> ENTRIES PROVIDED
■ ■ ■

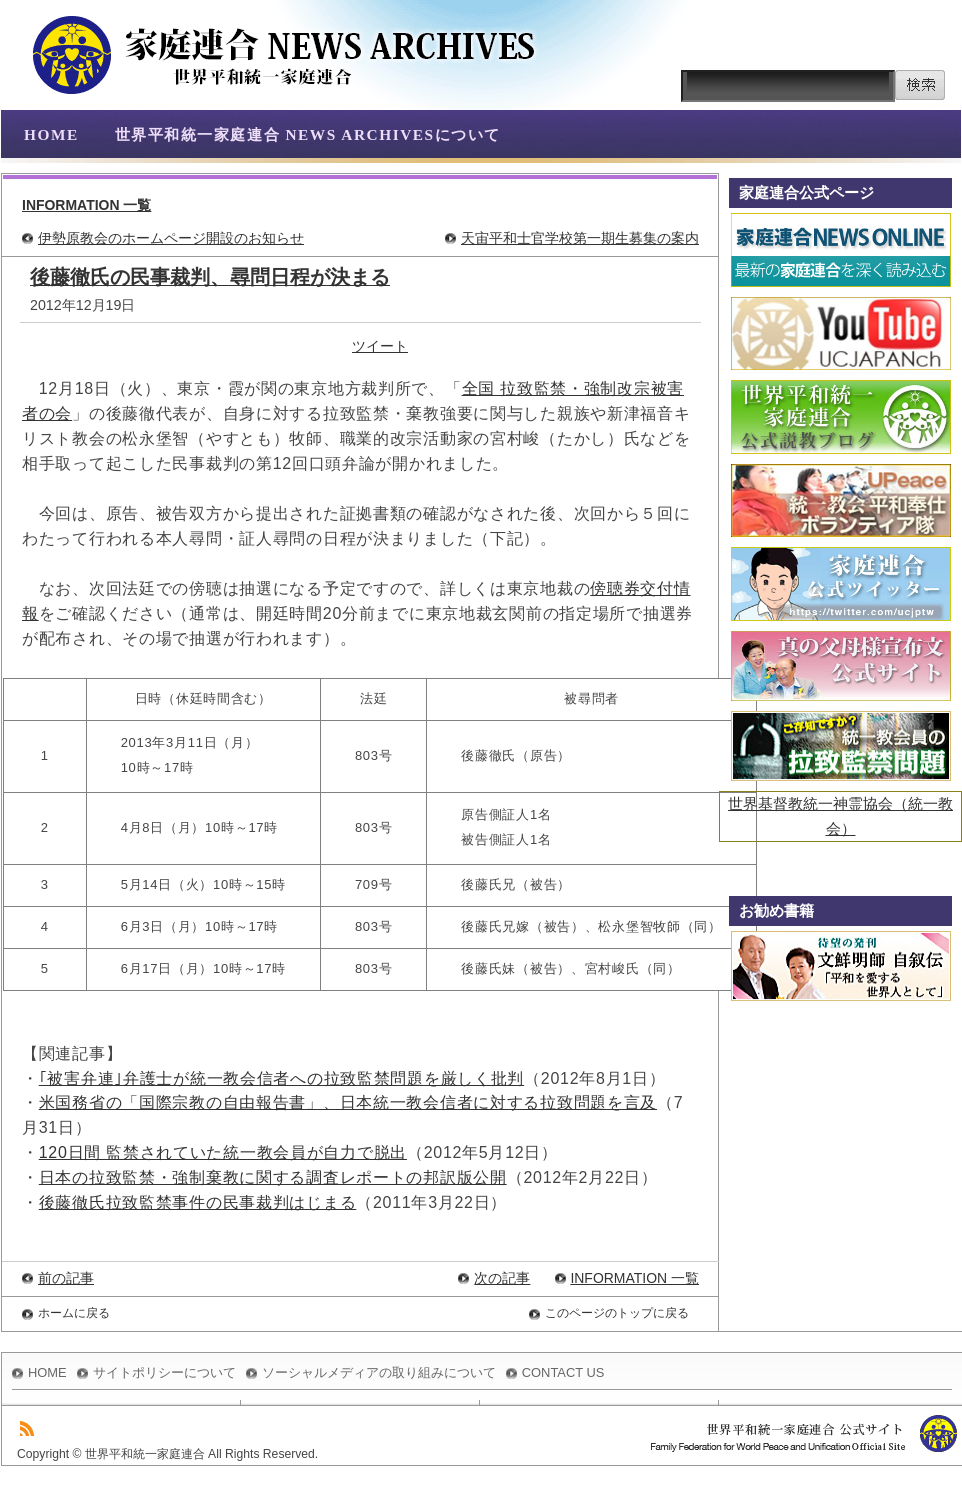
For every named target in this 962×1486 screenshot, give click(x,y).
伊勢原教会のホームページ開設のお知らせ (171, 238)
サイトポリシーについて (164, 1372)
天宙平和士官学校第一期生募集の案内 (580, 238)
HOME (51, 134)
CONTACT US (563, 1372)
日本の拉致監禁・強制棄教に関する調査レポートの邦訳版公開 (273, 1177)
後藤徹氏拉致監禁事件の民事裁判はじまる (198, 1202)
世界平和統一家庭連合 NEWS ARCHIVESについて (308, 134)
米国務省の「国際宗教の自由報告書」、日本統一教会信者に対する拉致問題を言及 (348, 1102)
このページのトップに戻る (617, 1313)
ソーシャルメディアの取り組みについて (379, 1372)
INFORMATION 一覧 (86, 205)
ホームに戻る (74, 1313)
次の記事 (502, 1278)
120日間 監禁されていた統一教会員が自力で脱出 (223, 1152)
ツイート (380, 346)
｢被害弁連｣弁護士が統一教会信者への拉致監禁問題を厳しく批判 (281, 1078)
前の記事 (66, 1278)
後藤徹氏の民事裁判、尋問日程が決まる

■ ■ ■

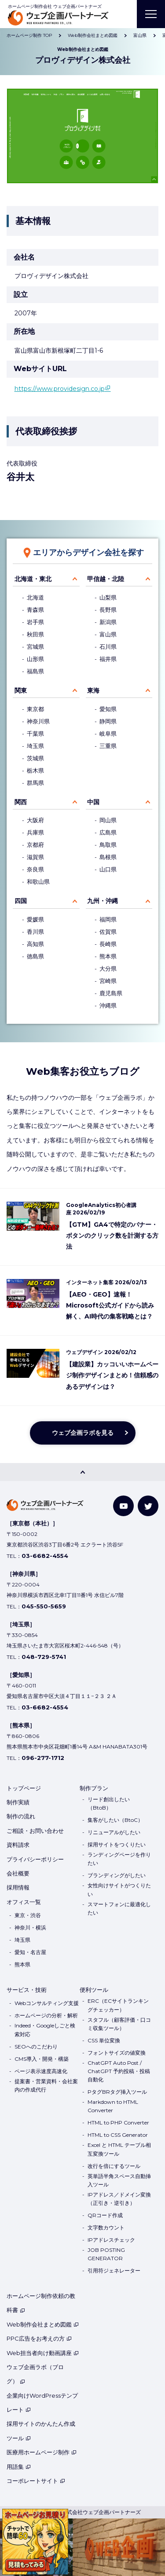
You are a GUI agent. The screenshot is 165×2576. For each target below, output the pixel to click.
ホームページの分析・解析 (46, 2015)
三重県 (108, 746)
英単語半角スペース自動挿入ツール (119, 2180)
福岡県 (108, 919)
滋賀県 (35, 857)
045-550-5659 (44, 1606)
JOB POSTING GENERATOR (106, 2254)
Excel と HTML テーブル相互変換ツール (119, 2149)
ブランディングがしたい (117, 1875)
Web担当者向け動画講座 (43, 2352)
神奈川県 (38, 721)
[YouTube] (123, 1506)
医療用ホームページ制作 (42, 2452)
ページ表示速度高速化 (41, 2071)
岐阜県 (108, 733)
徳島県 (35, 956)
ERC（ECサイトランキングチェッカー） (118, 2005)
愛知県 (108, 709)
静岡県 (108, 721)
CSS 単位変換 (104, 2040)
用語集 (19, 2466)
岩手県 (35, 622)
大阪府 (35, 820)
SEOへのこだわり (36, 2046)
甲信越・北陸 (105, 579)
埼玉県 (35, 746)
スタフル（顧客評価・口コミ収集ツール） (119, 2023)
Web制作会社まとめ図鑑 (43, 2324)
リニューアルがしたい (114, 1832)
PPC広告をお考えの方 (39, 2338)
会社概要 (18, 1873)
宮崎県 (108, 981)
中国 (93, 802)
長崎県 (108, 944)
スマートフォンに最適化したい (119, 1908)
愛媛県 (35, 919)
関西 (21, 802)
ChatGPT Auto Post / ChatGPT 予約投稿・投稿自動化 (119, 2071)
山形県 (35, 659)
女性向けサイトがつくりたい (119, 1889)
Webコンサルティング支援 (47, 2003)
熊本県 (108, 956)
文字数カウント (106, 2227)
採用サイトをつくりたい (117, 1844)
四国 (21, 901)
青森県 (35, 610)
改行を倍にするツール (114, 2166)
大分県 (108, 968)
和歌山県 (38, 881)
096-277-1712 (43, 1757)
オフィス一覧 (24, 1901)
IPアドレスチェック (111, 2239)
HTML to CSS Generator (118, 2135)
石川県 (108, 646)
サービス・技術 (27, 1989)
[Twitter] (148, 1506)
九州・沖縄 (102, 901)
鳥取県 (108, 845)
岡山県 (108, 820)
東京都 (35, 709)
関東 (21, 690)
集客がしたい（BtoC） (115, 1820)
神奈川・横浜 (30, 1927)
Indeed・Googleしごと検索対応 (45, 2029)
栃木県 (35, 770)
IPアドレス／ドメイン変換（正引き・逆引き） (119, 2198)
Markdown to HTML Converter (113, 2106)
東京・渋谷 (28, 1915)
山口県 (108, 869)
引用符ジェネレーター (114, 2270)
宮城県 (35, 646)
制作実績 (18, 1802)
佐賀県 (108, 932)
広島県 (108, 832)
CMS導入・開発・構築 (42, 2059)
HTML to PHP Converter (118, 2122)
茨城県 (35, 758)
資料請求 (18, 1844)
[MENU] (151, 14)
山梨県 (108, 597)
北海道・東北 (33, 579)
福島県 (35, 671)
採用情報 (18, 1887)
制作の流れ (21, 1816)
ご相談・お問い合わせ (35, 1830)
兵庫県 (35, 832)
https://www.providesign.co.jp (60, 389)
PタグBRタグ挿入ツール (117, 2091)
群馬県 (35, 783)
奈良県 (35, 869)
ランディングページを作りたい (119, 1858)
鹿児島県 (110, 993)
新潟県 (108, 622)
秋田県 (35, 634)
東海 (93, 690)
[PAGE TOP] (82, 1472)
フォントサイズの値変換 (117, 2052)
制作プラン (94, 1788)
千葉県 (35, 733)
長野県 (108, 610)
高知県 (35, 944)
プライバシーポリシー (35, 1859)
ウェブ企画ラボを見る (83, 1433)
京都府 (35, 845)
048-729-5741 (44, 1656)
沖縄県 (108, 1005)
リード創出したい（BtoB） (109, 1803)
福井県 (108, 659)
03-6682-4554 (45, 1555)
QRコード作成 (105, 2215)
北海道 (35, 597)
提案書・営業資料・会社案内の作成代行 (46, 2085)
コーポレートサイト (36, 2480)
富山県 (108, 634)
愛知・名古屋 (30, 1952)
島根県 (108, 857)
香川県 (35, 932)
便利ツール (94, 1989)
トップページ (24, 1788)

■ ■ ■

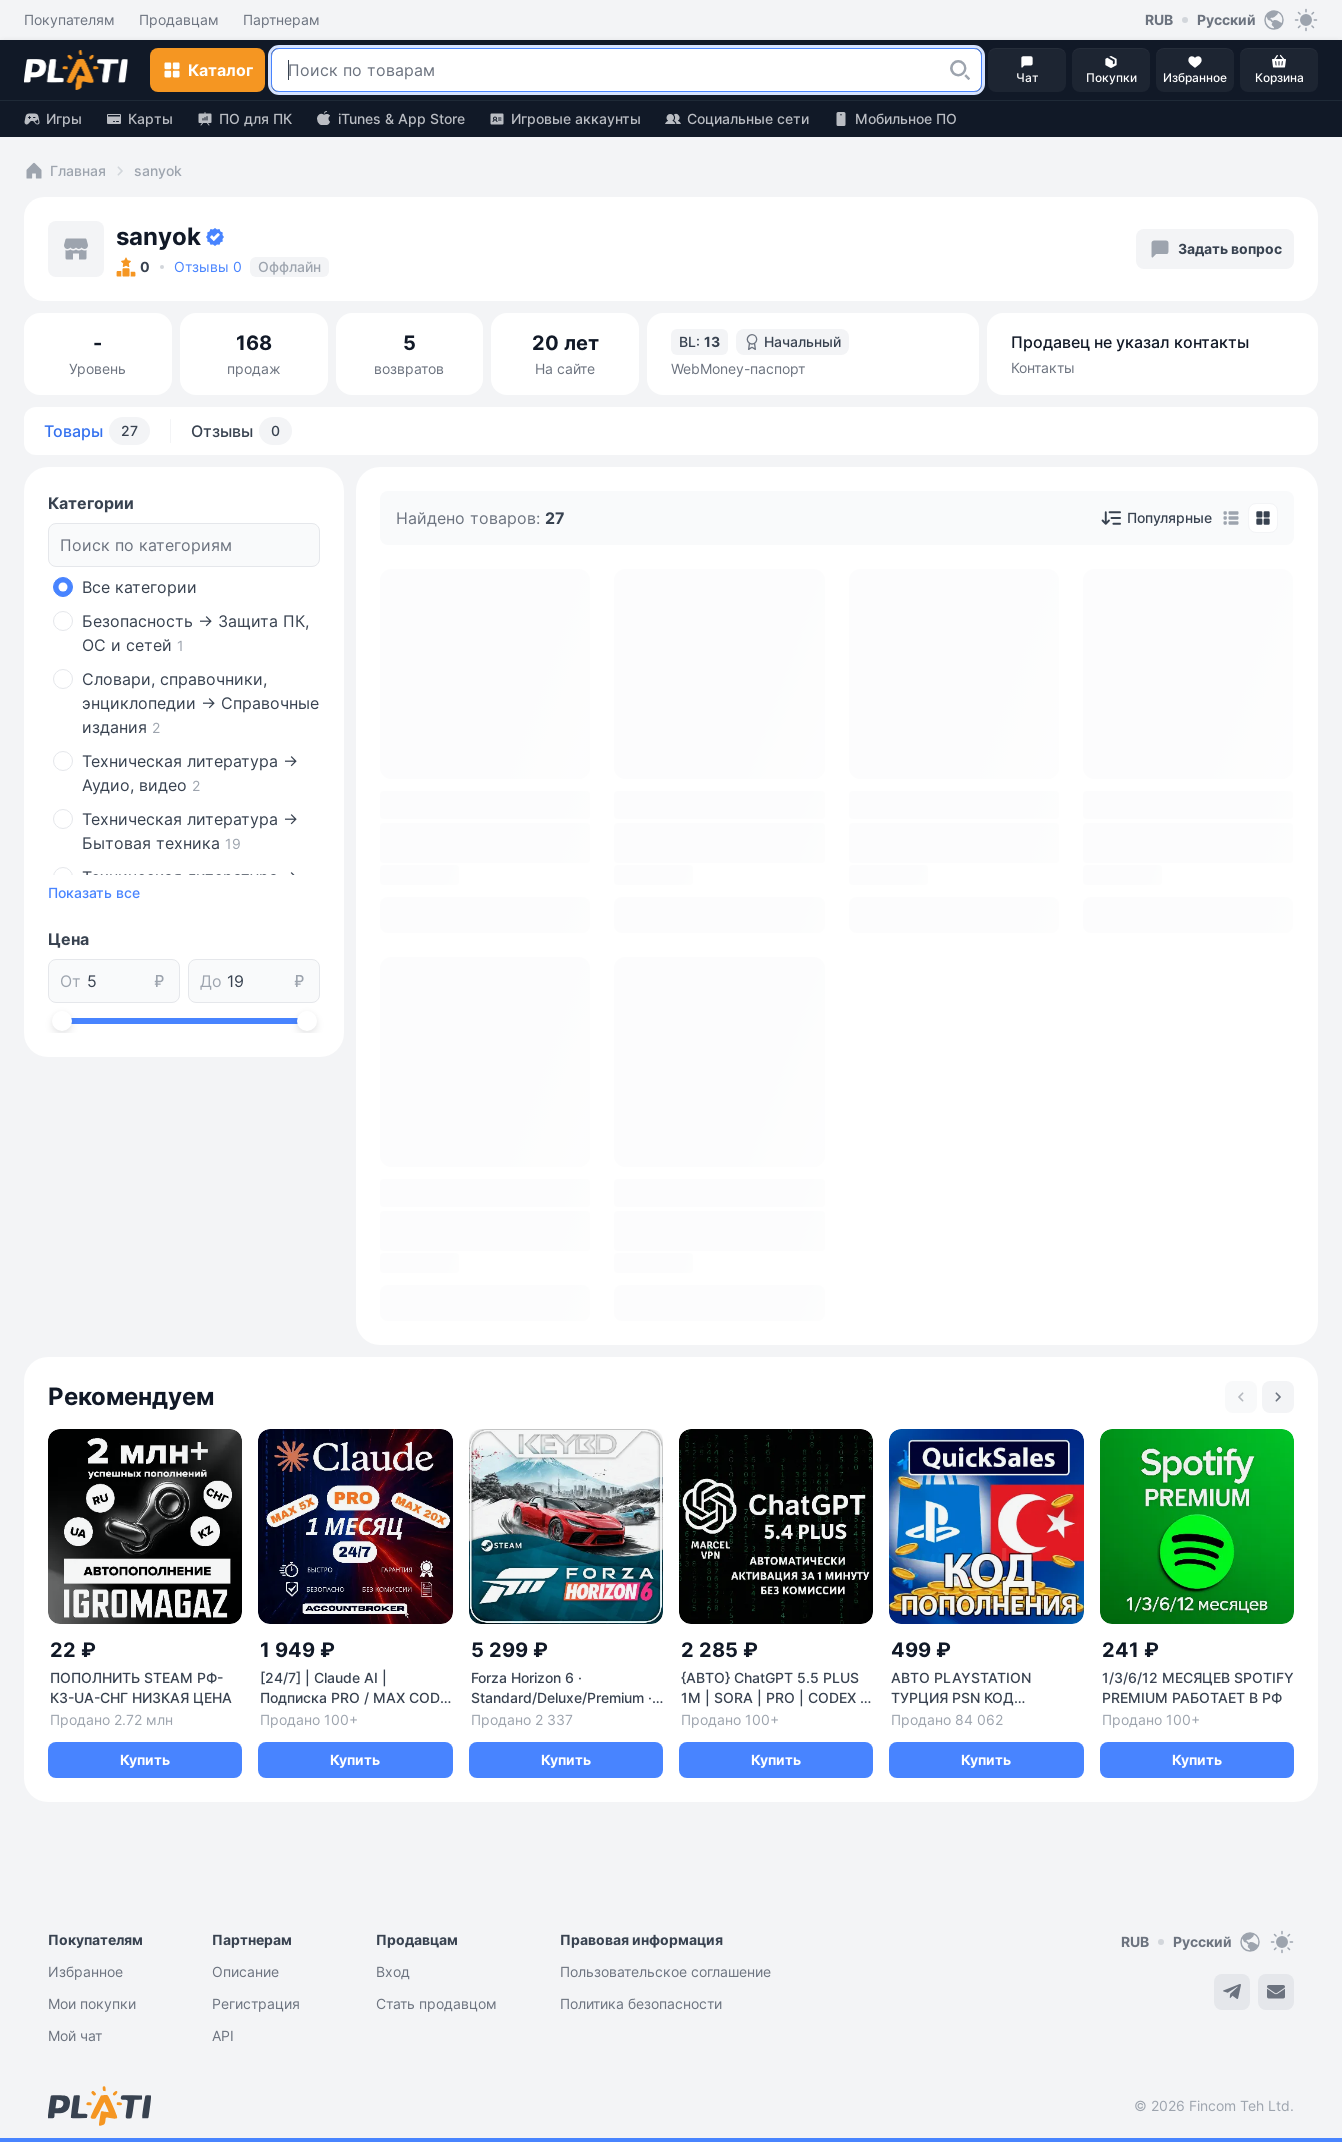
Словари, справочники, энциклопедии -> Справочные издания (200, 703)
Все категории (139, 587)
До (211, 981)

■ ■ ■

> WORK ORDER
Could you repeat exactly the lines above from the line with "プライバシーポリシー (35, 1859)" up to and including the line with "トップページ (24, 1788)", and only those?

> TASK ANSWER
プライバシーポリシー (35, 1859)
ウェブ企画ラボを見る (83, 1433)
京都府 (35, 845)
048-729-5741 (44, 1656)
沖縄県 (108, 1005)
リード創出したい（BtoB） (109, 1803)
福井県 (108, 659)
03-6682-4554 (45, 1555)
QRコード作成 (105, 2215)
北海道 (35, 597)
提案書・営業資料・会社案内の作成代行 (46, 2085)
コーポレートサイト (36, 2480)
富山県 (108, 634)
愛知・名古屋 (30, 1952)
島根県 (108, 857)
香川県 (35, 932)
便利ツール (94, 1989)
トップページ (24, 1788)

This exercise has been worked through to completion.